The terms “welfare” and “rights” cover a wide spectrum; lumping them together is like lumping Democrats (left wing liberals) and Republicans (right wing conservatives) together and making no distinction because they are both political parties. There are nuances, but as a basic primer, here are some (very) approximate distinctions:
Animal welfarist – advocates for strict adherence to humane practices to reduce stress and suffering. In the Cecil the Lion case, animal welfarists would be highlighting the fact that Cecil the Lion was shot with a bow and arrow, and it took two days before he was finally killed with a bullet. An example of a prominent animal welfare advocate would be someone like Temple Grandin, who worked with the cattle industry to reduce stress and suffering in their animals going to slaughter. Most conservation scientists could probably consider themselves animal welfarists, as they try to reduce suffering in the animals that they are studying, or at the least are legally required to do so via institutional animal (eg IACUC) regulations. (Shorthand – with welfarists, all uses of animals are acceptable, but suffering must be reduced.)
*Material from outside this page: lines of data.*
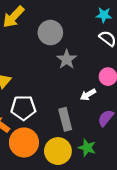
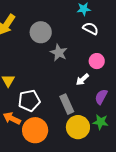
green star: (87, 148) -> (101, 122), moved
yellow circle: (58, 151) -> (78, 127), moved

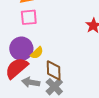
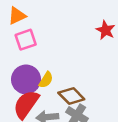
brown diamond: (54, 70) -> (71, 96), turned -30

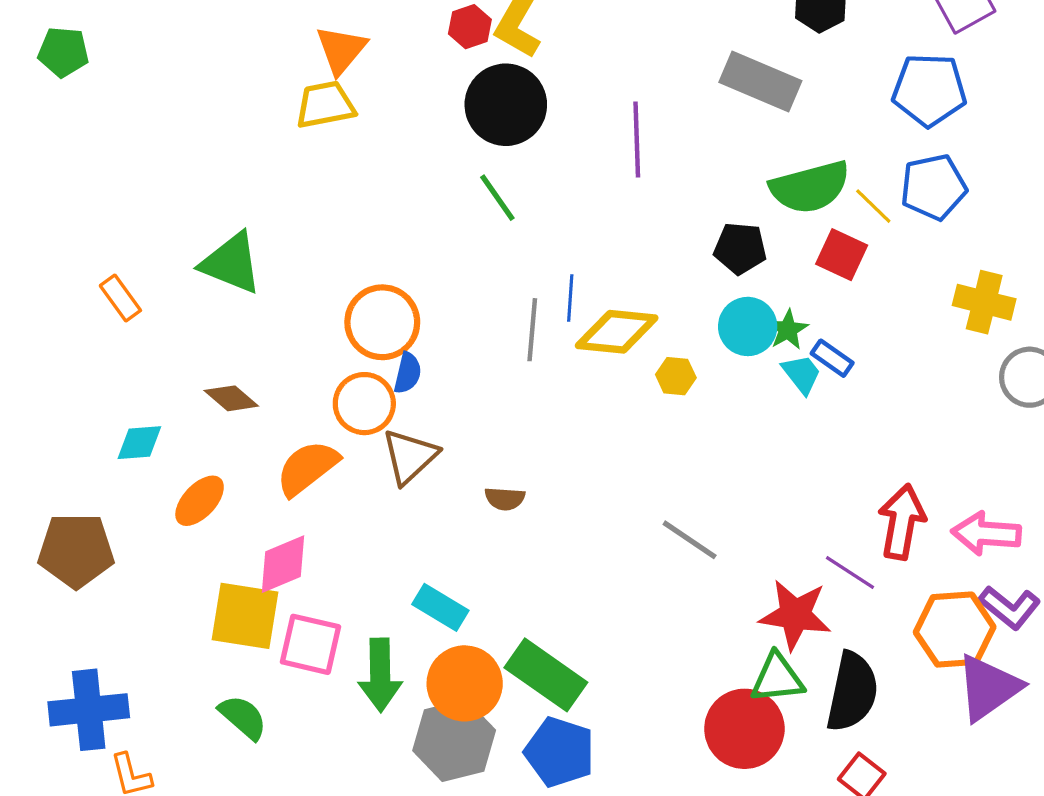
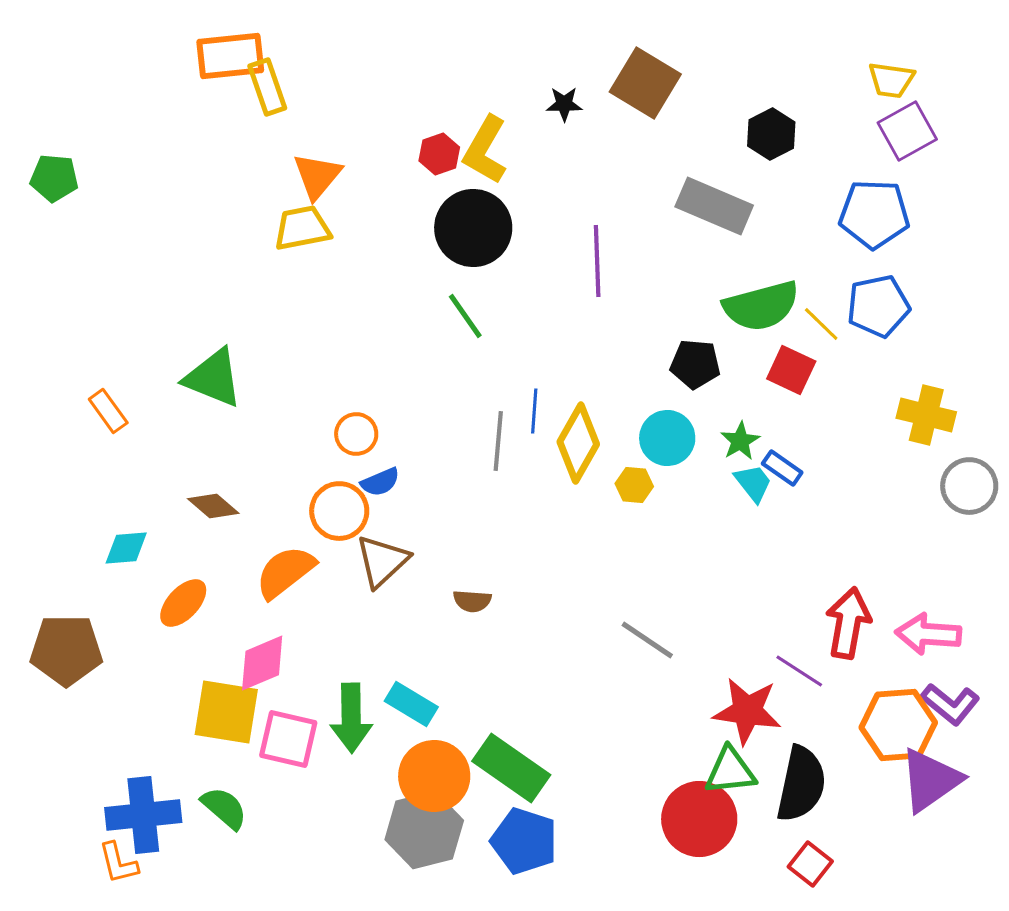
orange circle: (382, 322) -> (356, 434), size x0.6
cyan circle: (748, 326) -> (667, 438), moved
yellow diamond: (617, 332) -> (578, 443), turned -66
blue semicircle: (408, 373) -> (380, 482), turned 54
green arrow: (380, 675) -> (351, 718), moved
blue cross: (89, 710) -> (143, 815), moved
Animal protectionist – as above, but considers some uses of animals to be unacceptable for various reasons. An example of well-known protection advocates might be Jane Goodall, Chris Packham, or David Attenborough. An animal protectionist might express concern about trophy hunting as being “killing for entertainment or pleasure” but not about hunting for subsistence. A good example would be the many NGOs that protest so-called “scientific whaling” but do not oppose subsistence whaling, although they might push for more humane killing methods. Another example might be those that advocate for additional welfare considerations for primates, elephants, cetaceans and some bird species (e.g., parrots and corvids, such as ravens) because of their more sophisticated cognitive abilities. In the Cecil the Lion case, animal protectionists might have concerns about trophy hunting potentially exacerbating poaching or consider it an inappropriate consumptive use of lions, but conversely might support captive breeding for conservation and ecotourism. Some conservation scientists would likely fall into the animal protectionist category, somewhere along the spectrum. (Shorthand – with protectionists, there are some animal uses that are inappropriate.)
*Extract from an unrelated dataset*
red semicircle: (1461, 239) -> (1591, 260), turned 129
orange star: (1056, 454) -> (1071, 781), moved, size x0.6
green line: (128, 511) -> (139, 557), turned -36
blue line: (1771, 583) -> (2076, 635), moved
Animal rightist – As the name suggests, animal rightists believe animals have fundamental rights, and may advocate for essentially a “bill of rights” for some, or all, animals. This again is a spectrum, with those on the far end advocating that even keeping domesticated pets is wrong. But conversely, many religious cultures are essentially animal rightist, such as Buddhism. Many vegetarians, and especially vegans, though not those who practice these eating patterns for health purposes, would effectively be somewhere in this spectrum. Conservation scientists often lump all animal rightists with extremists, but that is akin to saying that all Republicans (for the Americans) or Tory/Conservative voters (for the British) are just like Sarah Palin/Donald Trump or Nigel Farage, respectively (other nations feel free to add your own extremist fruitloops). Many conservation scientists might be surprised to realize that their philosophy towards animals makes them an animal rightist to some extent. Many animal rights activists are often towards the extreme end of the spectrum, but some are quite moderate. An example of a famous animal rights advocate would be Ricky Gervais or the Dalai Lama. But it is often the more extreme advocates who tend to get highlighted by the press, such as PETA, but it should be noted that mainstream animal NGOs with large memberships (of a million people or more), such as the RSPCA and The Humane Society of the US, largely have staff and members that fall in this category, although officially their policies are protectionist. In the Cecil the Lion case, an animal rightist would likely argue that all wildlife hunting is wrong (definitely for sport purposes, but likely against hunting for subsistence too), but with only the real extremists being against utilizing lions in other ways, such as ecotourism. Thus it’s highly likely that the majority of animal rightists could be supportive of conservation initiatives such as ecotourism.
As noted above, many conservation scientists treat animal welfare and animal rights with disdain and dismiss them as “whackos”, but by doing so they are alienating a large pool of potential allies and even a substantial sector of the conservation science community. As with many aspects of the real world, things are not black and white, but many shades of grey, and the greys of the animal advocate community should not be dismissed as merely opponents, but should be engaged.
After all, apart from anything else, they vastly outnumber conservation scientists.